Many commentators are rightly noting that members of the anti-gay industry and their supporters in the Republican party are among those who chiefly need to be challenged in this respect. But in my view, that’s far from the whole story. It’s still far too easy for members of various communities of faith, particularly in the U.S., to disguise what is ultimately anti-gay hate rhetoric as a valid expression of their faith—and to go unchallenged, both by other members of their own faith communities who know better, and by the often far too silent “tolerant” center.
When you continue to support a pastor of a wildly successful mega-church with over 25,000 members who has for years preached an ugly message of condemnation of those who are gay, you are part of the problem. You are giving a message to any of your own children who might be gay and to the children of others who might be gay that they cannot expect even their own churches and families to be places of love and acceptance, as they struggle to accept who God has made them to be.
When you shrug your shoulders as Congress—and a Democratic federal administration elected with a wide popular majority—play cynical political games with the lives of gay and lesbian military personnel, you are part of the problem. You are telling your gay children and the gay children of other parents that they must not expect to grow up in a world that permits them to pursue their dreams and to have the same rights that other citizens enjoy. Because they are gay.

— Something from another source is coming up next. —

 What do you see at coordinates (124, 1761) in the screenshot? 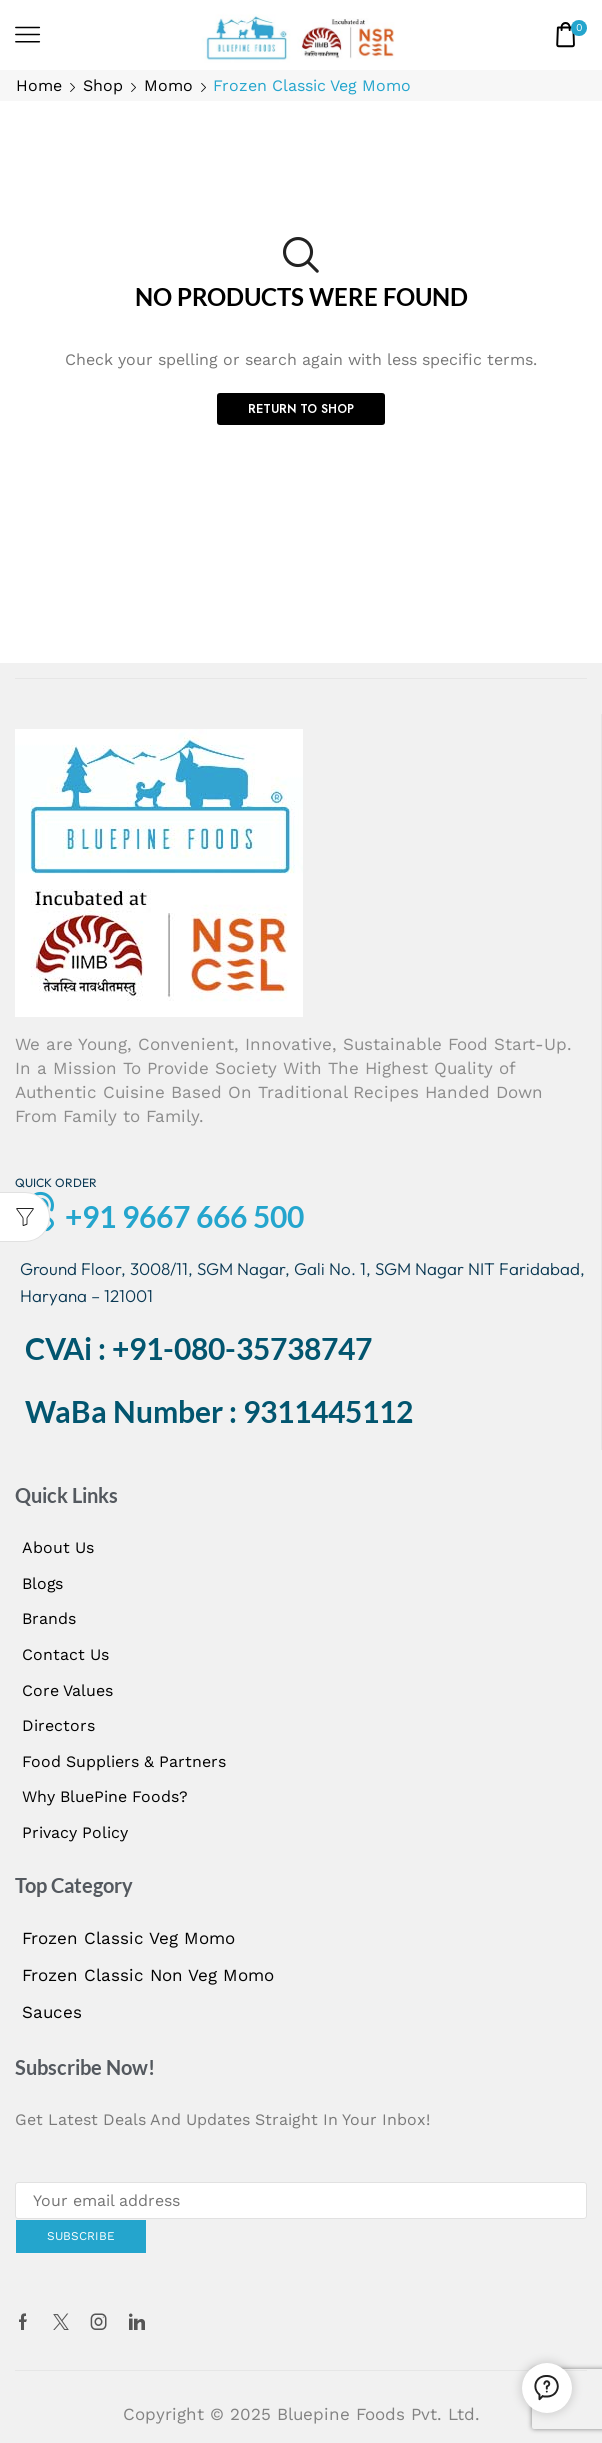
I see `Food Suppliers & Partners` at bounding box center [124, 1761].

When you are a Catholic and you keep spewing nonsense about how the scriptures and our faith tradition revolve around the assertion that God made male and female (and men are, of course, ordained to be on top and women and men construed as female on bottom), you are part of the problem. When you reduce the complexity of scripture and tradition to a single verse—God made them male and female—while ignoring verses like “By this will all know you are my followers, that you love one another” or "In Christ there is neither male nor female”—you are giving your gay and lesbian children and the gay and lesbian children of others a completely warped and ultimately hateful message about the meaning of your Catholic faith and their gay human natures.
Andrew Shirvell is absolutely right to assert that he stands squarely with Catholic magisterial teaching on gay and lesbian human beings. And he is absolutely right to assume that Catholic magisterial teaching stands behind him as he mounts a vicious internet attack against a gay college student.

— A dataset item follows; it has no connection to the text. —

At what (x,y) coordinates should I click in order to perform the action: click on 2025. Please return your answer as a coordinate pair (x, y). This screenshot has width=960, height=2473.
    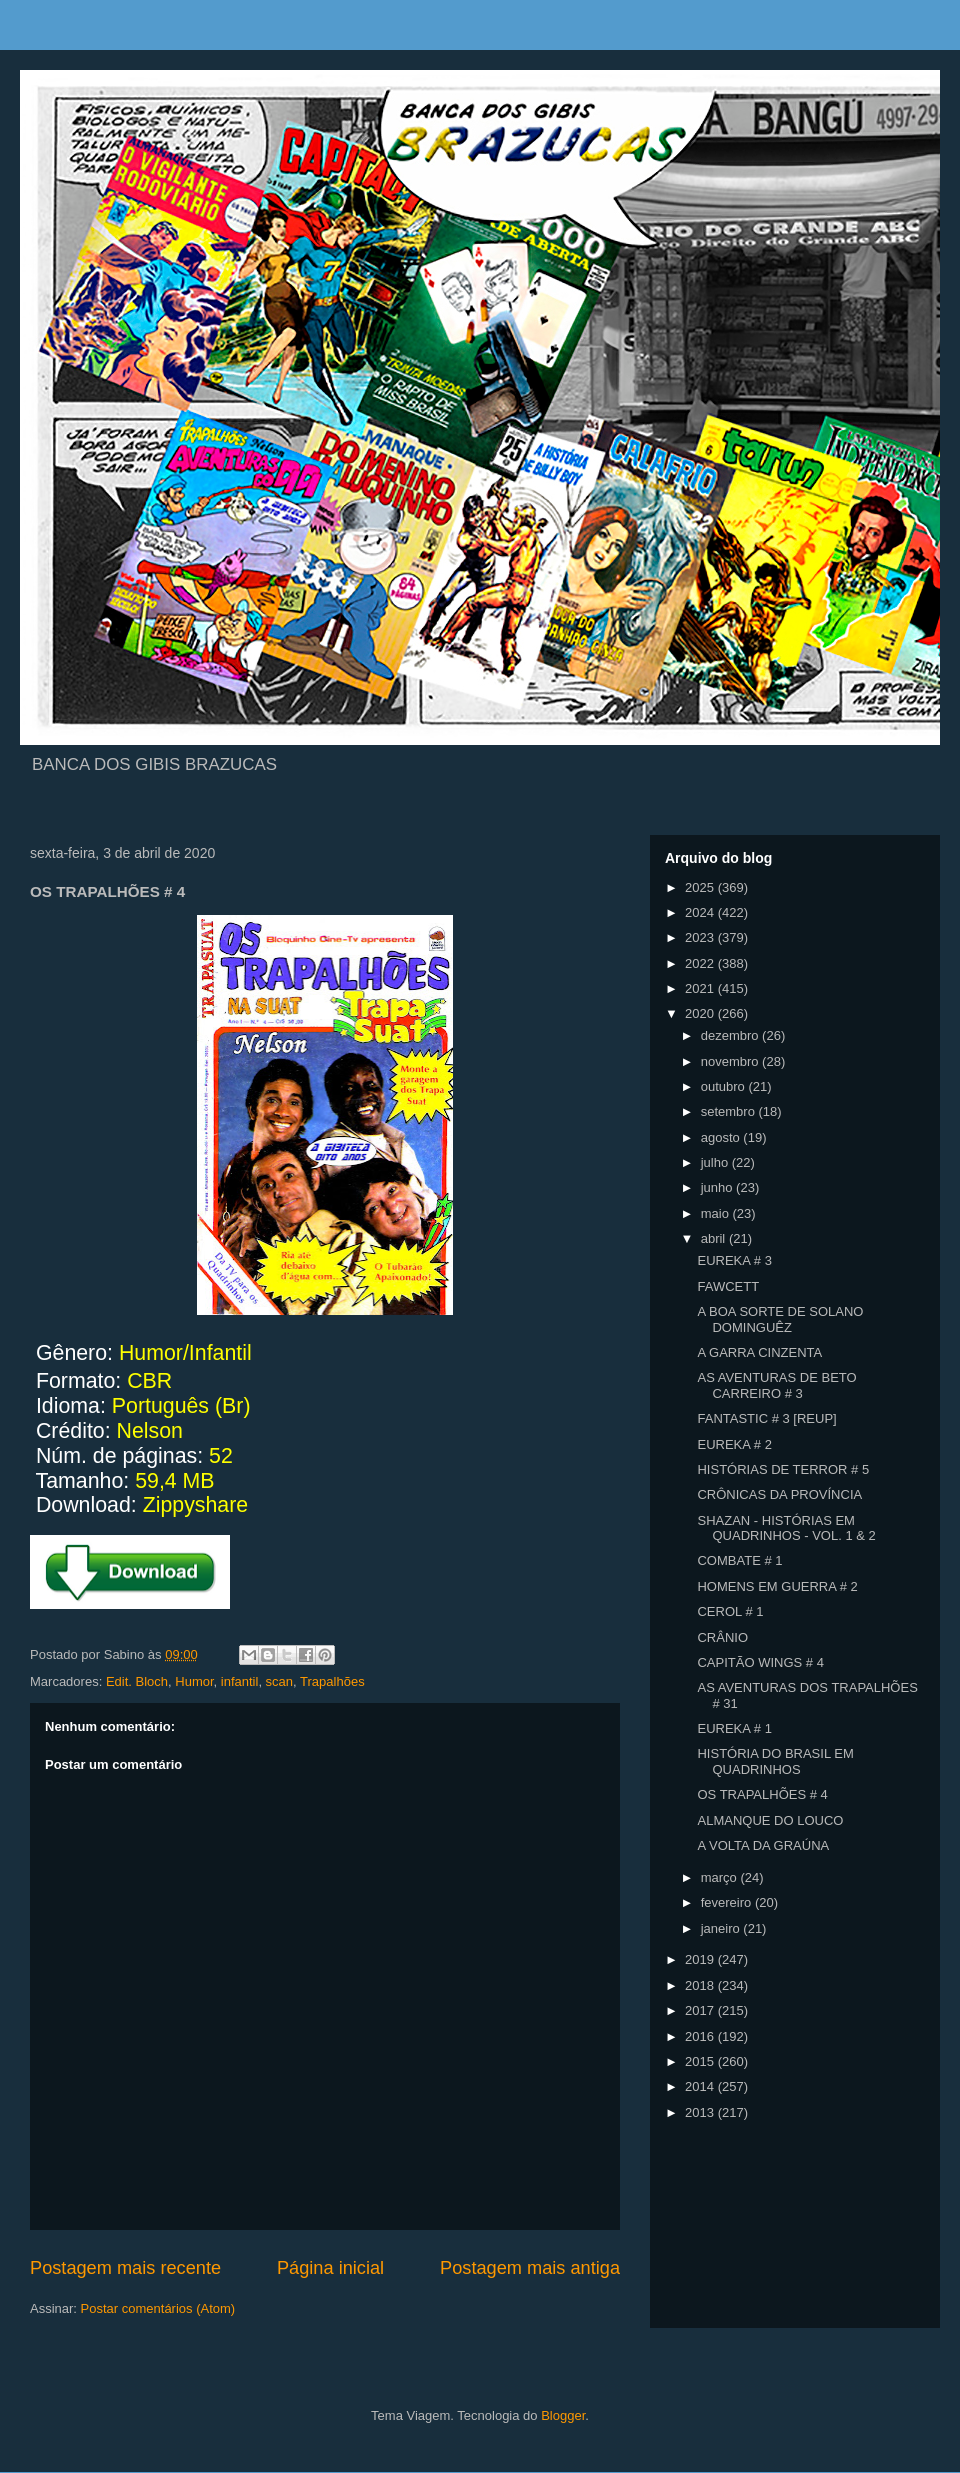
    Looking at the image, I should click on (701, 887).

He’s also correct to assume that he represents normalcy within the confines of the Catholic magisterial teaching that fuels his attack.

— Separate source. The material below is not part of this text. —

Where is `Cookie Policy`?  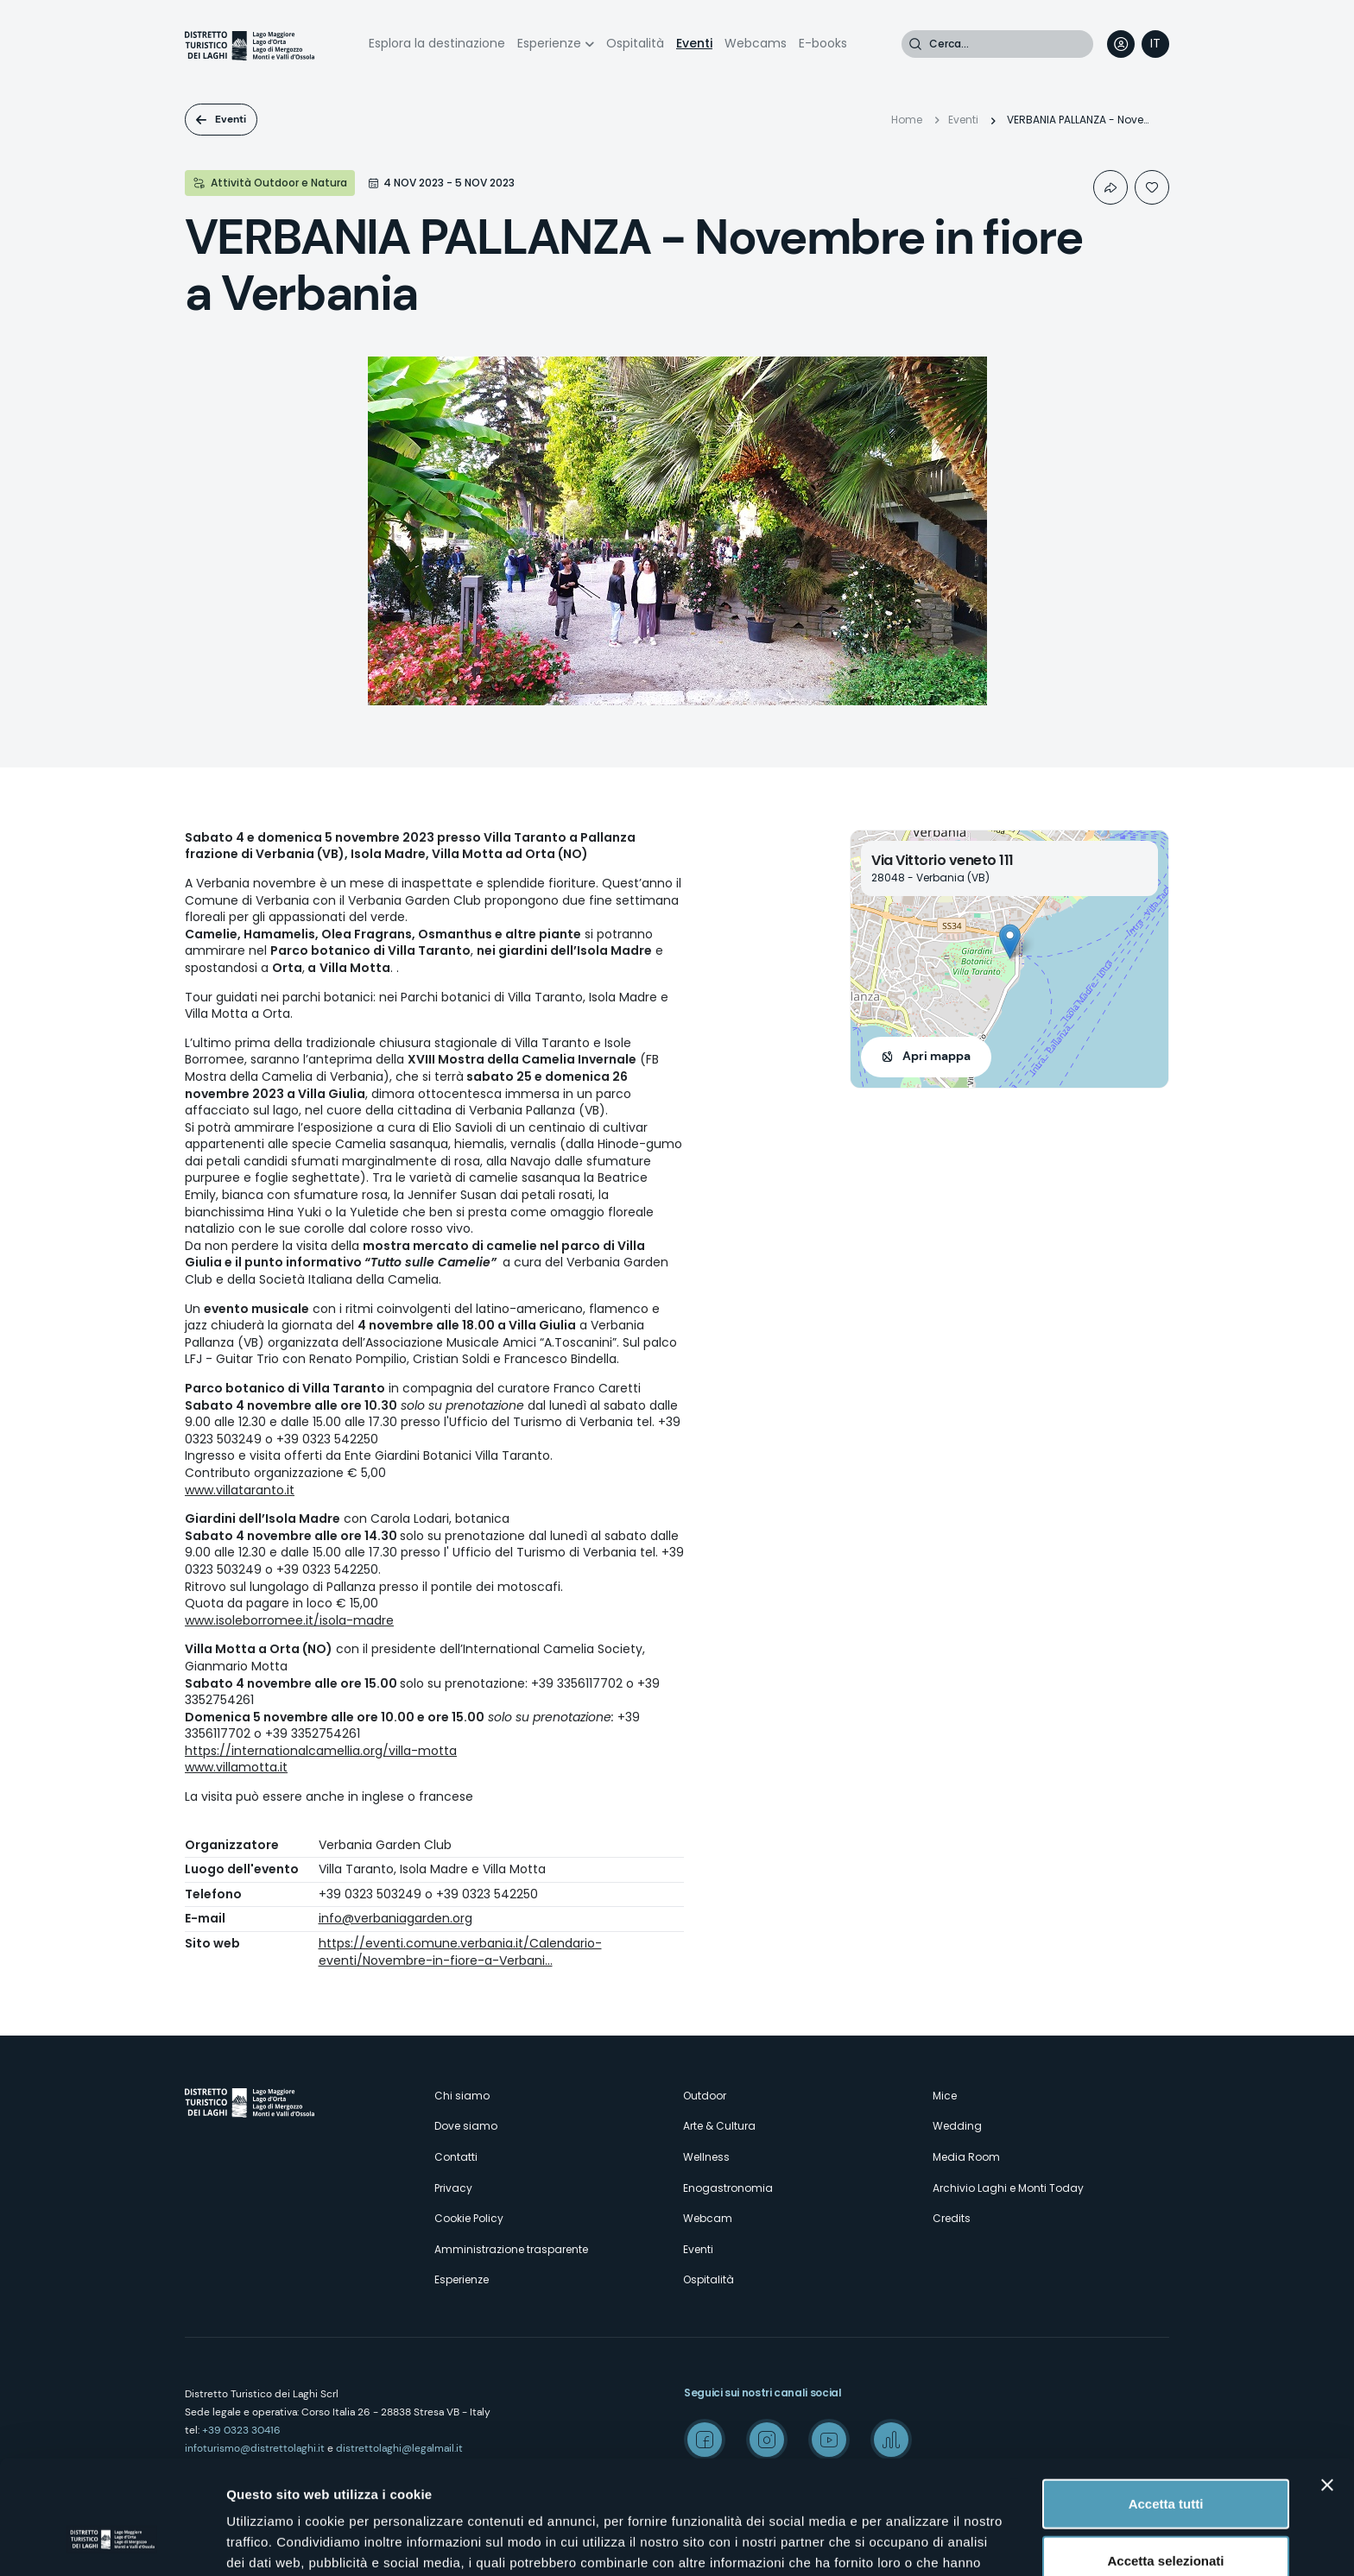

And so normalcy—and Catholic magisterial teaching—are perhaps very much part of the problem those of us who are Catholic need to confront, if we expect to deal effectively with the suicides of our gay children and the gay children of other families.
If Andrew Shirvell (and Catholic teaching about gay and lesbian persons) are normalcy, I’ll take a big helping of abnormal, please. And two heaping sides of out of the box.
P.S. Michael Cox is also Catholic, by the way.
The graphic is one of the pictures from Andrew Shirvell's blog with demeaning slogans about Chris Armstrong scrawled across Armstrong's face.